### Task instructions
Could you give back the whole listing exactly as written?
----
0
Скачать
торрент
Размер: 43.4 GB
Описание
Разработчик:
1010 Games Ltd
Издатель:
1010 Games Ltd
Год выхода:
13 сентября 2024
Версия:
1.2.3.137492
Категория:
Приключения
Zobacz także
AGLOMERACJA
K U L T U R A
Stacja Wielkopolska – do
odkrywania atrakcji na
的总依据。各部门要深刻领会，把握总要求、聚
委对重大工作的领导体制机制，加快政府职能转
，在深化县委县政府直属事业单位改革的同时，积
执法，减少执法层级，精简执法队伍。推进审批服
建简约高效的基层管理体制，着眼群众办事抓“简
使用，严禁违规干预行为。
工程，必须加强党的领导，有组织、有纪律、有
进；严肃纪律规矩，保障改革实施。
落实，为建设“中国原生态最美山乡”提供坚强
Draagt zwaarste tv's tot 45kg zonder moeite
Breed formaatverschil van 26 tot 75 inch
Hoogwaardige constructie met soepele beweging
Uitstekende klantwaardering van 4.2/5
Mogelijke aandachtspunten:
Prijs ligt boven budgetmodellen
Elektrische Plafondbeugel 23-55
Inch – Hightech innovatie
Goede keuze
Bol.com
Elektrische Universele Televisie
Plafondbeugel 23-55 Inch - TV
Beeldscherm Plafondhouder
----
### Exercise answer
0
Скачать
торрент
Размер: 43.4 GB
Описание
Разработчик:
1010 Games Ltd
Издатель:
1010 Games Ltd
Год выхода:
13 сентября 2024
Версия:
1.2.3.137492
Категория:
Приключения
Zobacz także
AGLOMERACJA
K U L T U R A
Stacja Wielkopolska – do
odkrywania atrakcji na
的总依据。各部门要深刻领会，把握总要求、聚
委对重大工作的领导体制机制，加快政府职能转
，在深化县委县政府直属事业单位改革的同时，积
执法，减少执法层级，精简执法队伍。推进审批服
建简约高效的基层管理体制，着眼群众办事抓“简
使用，严禁违规干预行为。
工程，必须加强党的领导，有组织、有纪律、有
进；严肃纪律规矩，保障改革实施。
落实，为建设“中国原生态最美山乡”提供坚强
Draagt zwaarste tv's tot 45kg zonder moeite
Breed formaatverschil van 26 tot 75 inch
Hoogwaardige constructie met soepele beweging
Uitstekende klantwaardering van 4.2/5
Mogelijke aandachtspunten:
Prijs ligt boven budgetmodellen
Elektrische Plafondbeugel 23-55
Inch – Hightech innovatie
Goede keuze
Bol.com
Elektrische Universele Televisie
Plafondbeugel 23-55 Inch - TV
Beeldscherm Plafondhouder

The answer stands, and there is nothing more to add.